Elsevier

Biosystems

Volume 111, Issue 2, February 2013, Pages 127-135
Biosystems

Theoretical formulation and analysis of the deterministic dendritic cell algorithm

https://doi.org/10.1016/j.biosystems.2013.01.001Get rights and content

Abstract

As one of the emerging algorithms in the field of artificial immune systems (AIS), the dendritic cell algorithm (DCA) has been successfully applied to a number of challenging real-world problems. However, one criticism is the lack of a formal definition, which could result in ambiguity for understanding the algorithm. Moreover, previous investigations have mainly focused on its empirical aspects. Therefore, it is necessary to provide a formal definition of the algorithm, as well as to perform runtime analyses to reveal its theoretical aspects. In this paper, we define the deterministic version of the DCA, named the dDCA, using set theory and mathematical functions. Runtime analyses of the standard algorithm and the one with additional segmentation are performed. Our analysis suggests that the standard dDCA has a runtime complexity of O(n2) for the worst-case scenario, where n is the number of input data instances. The introduction of segmentation changes the algorithm's worst case runtime complexity to O(max(nN,nz)), for DC population size N with size of each segment z.

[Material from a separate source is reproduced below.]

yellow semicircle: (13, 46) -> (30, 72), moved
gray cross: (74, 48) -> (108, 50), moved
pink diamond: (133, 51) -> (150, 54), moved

Finally, two runtime variables of the algorithm are formulated based on the input data, to understand its runtime behaviour as guidelines for further development.

Introduction

Artificial immune systems (AIS) (de Castro and Timmis, 2002, Hart and Timmis, 2008) are computer systems inspired by both theoretical immunology and observed immune functions, principles and models, which are applied to real-world problems. The human immune system from which AIS draw inspiration, is evolved to protect the host from a wealth of invading micro-organisms. AIS are developed to provide similar defensive properties within a computing context. Initially, AIS were based on simple models of the human immune system. As noted by Stibor et al. (2005), ‘first generation’ immune algorithms, such as negative selection and clonal selection, do not produce the same high-quality performance as the human immune system. These algorithms, negative selection in particular, are prone to problems with scalability and the generation of excessive false alarms, when used to solve problems such as network-based intrusion detection. Recent AIS use more rigorous and up-to-date immunology and are developed in collaboration with modellers and immunologists. The resulting algorithms are believed to encapsulate the desirable properties of immune systems, including robustness, error tolerance, and self-organisation (de Castro and Timmis, 2002).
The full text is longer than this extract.